In Farewell to the God of Plague: Chairman Mao's Campaign to Deworm China, Miriam Gross retells the story of Mao Zedong's war against snail fever, a chronic vector-borne disease caused by parasitic flatworms. In 1949, the year that the Chinese Communist Party (CCP) gained power, snail fever—otherwise known as schistosomiasis, bilharzia, or big belly disease—was endemic in the waterways and lakes of south and central China, putting millions of lives at risk and jeopardizing agricultural production. By 1958, at the end of the Great Leap Forward, when Mao penned his triumphalist poem "Farewell to the God of Plague"—from which Gross takes the title of her book—the disease had been brought under some control.

In reality it was far from eliminated. The years after 1959 witnessed a resurgence of the disease as the campaign disintegrated and the People's Republic of China (PRC) experienced a devastating famine. While the anti-snail campaign was revived under Mao's direction during the Cultural Revolution, the focus shifted away from rural health in the late 1970s with Deng Xiaoping's reforms. And notwithstanding a China World Bank Loan Project launched in the early 1990s to tackle the disease, snail fever has persisted as a public health threat in China.

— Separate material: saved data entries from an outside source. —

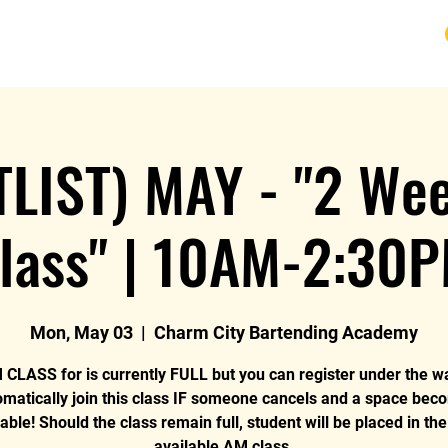
URSE
FAQ
BLOG
REVIEWS
REFUND
TLIST) MAY - "2 We
lass" | 10AM-2:30
Mon, May 03
  |  
Charm City Bartending Academy
CLASS for is currently FULL but you can register under the wai
omatically join this class IF someone cancels and a space bec
lable! Should the class remain full, student will be placed in the
available AM class.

Mao's radical campaign against snail fever, however, is often hailed as one of the most effective public health campaigns in the history of the PRC. It is widely viewed as an exemplary bottom-up health intervention, a patriotic mass mobilization that inspired the World Health Organization's Declaration on Primary Health in 1978 at Alma-Ata with its progressive vision of "Health for All."

Gross's Farewell to the God of Plague unsettles this conventional view and challenges assumptions about the unity and mass cooperation that Maoist primary health care relied upon in its disease-control campaigns. In the main, the book is concerned with a grassroots viewpoint. Drawing upon a wide range of primary sources, including a rich archive of newly accessible material from [End Page 43] provincial and municipal archives, the book examines how villages and local cadres sabotaged Mao's intrusive deworming crusade and its efforts to regulate personal hygiene. The drivers of this resistance were complex and stemmed from a congeries of economic, political, and cultural factors. Among the most interesting questions that Gross asks is this: given the lack of support for Mao's anti-snail fever campaign on the part of Chinese villagers and rural cadres, how and why did it succeed? Or, as she formulates it in her introduction, how did the state manage to overcome "human, technical, and organizational challenges" to succeed at the local level?

Gross's answer to this key question is surprising. The campaign was effective, she contends, largely because of its promotion of treatment, rather than its prevention efforts geared to snail eradication and environmental sanitation. The emphasis in the existing literature has tended to be on the decentralization of health services that encouraged mass mobilization for prevention. In contrast, Gross argues that the crucial factors were grassroots science and a local leadership that enabled mass treatment.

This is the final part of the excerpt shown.